Defense and promotion of human rights around the world is a key component of the EU’s foreign policy. In this context, the EU follows closely the human rights situation in Tibet. The EU considers its human rights dialogue with China as an essential part of the EU-China relationship. In this context, it is committed to engage with China to improve the situation on the ground.
The European Union is concerned by the deterioration of the situation in Tibet, as illustrated by the wave of self immolations and by clashes between the police and the local population since the beginning of the year.
In recent days, the EU has been particularly concerned by the news of mass arrests and detentions taking place in the Tibetan Autonomous Region following self-immolations in Lhasa, as well as at reports that the TAR, has been closed to foreigners.

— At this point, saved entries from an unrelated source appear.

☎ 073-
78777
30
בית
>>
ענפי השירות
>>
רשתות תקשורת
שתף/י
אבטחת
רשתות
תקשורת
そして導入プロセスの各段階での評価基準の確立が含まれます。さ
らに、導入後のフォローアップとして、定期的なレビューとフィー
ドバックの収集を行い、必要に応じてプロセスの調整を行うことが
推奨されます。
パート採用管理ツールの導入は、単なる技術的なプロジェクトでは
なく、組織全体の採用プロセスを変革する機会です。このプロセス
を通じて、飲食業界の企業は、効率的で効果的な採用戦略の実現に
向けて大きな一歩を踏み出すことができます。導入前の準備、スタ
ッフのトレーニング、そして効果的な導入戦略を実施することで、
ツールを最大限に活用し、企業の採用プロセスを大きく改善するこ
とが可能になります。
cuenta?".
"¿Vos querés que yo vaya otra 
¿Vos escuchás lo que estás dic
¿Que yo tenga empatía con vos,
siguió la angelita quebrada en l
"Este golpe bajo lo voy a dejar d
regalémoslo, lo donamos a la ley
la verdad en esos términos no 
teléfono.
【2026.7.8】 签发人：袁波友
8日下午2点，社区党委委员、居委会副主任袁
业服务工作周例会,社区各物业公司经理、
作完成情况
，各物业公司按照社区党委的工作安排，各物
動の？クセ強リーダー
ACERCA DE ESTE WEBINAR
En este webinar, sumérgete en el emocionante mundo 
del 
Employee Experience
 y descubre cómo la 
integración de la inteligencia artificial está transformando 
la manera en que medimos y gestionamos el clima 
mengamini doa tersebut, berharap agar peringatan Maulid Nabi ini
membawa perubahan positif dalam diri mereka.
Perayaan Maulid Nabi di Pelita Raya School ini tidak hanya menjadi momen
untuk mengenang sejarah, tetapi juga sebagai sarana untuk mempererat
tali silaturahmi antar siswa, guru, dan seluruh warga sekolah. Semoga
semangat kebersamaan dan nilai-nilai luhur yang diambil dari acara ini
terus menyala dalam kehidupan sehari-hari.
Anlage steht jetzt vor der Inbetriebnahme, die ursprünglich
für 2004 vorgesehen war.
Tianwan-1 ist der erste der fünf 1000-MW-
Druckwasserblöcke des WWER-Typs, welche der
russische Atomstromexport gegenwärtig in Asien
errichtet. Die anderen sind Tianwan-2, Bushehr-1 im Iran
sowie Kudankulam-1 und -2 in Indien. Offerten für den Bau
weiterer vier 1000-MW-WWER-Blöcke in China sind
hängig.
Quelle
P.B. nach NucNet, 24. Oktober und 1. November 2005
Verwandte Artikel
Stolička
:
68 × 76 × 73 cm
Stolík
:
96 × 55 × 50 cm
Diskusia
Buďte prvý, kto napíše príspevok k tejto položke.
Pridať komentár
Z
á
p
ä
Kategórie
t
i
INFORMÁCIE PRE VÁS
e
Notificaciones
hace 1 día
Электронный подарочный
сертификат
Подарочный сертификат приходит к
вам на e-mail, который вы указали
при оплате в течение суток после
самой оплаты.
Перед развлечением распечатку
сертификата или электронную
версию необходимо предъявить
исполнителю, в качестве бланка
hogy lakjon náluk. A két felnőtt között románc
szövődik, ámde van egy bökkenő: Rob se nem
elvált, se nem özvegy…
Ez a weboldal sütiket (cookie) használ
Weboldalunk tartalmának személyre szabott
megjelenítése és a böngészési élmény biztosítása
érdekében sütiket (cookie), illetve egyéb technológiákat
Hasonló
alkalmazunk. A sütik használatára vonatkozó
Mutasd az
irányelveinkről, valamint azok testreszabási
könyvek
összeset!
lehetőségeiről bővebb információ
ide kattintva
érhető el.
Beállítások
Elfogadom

Some 37 self-immolations of Tibetans have occurred in China since 2011. These have been concentrated in Sichuan province but have also taken place in other Tibetan-populated areas where increasing restrictions on religious activities seem to have given rise to a surge of frustration and new protests among Tibetans.
Over the last three years, an increasing number of Tibetan intellectuals and cultural figures have faced criminal charges or been imprisoned. The EU is worried by restrictions on expressions of Tibetan identity and freedom of expression in Tibet.
The EU has taken note that the five-year plans adopted by the Chinese authorities in January and March 2011 include an expansion of hydropower, railways, mining and tourism across the Tibetan plateau. The EU welcomes China’s wish to raise the living standards of the Tibetan population. However, there are reports of growing discontent among Tibetans regarding local development policies and of protests against mining and hydro-electric projects.
The EU supports the wish of the Chinese authorities to better protect the environment in China. Nevertheless, it is most concerned about the impact of the resettlement policy of Tibetan nomads. Tibetan culture and traditional lifestyles are based on a nomadic way of life. While taking note of the Chinese authorities commitment that the resettlement of nomads is intended to preserve the Tibetan grasslands, the EU questions whether the objective of environmental protection can only be reached by eliminating the traditional way of life of Tibetans who have lived in harmony with nature for centuries. The EU is concerned that compulsory resettlement of all nomads has the potential to destroy the distinctive Tibetan culture and identity.
The EU is also worried by the impact of the policy to make Mandarin Chinese the primary language of instruction in Tibetan schools, as in schools in other minority-populated areas. Several hundreds of students protested against the reform of the education system to promote education in Chinese rather than in Tibetan in Qinghai province.
The EU is also concerned about the intensification of restrictions on religious activities in Tibet, including quotas of monks and nuns who may reside at a monastery and measures limiting their travel between different areas.
The EU raised all these issues at the EU-China human rights dialogue on 29 May 2012.
The EU calls upon the Chinese authorities to ensure that the human rights of the Tibetan people are respected, including their right to freedom of expression and freedom of assembly, as well as to enjoy their own culture to practice their own religion and to use their own language.
The EU also urges the Chinese authorities to exercise restraint and to allow access by foreign diplomats and journalists to all Tibetan autonomous areas.
Following the last meeting between the Chinese authorities and the Envoys of the Dalai Lama in early 2010, the EU strongly supports the restart of the dialogue between all parties in order to contribute to a durable solution. The EU believes that this dialogue can contribute to the improvement of the human rights situation of the Tibetan people.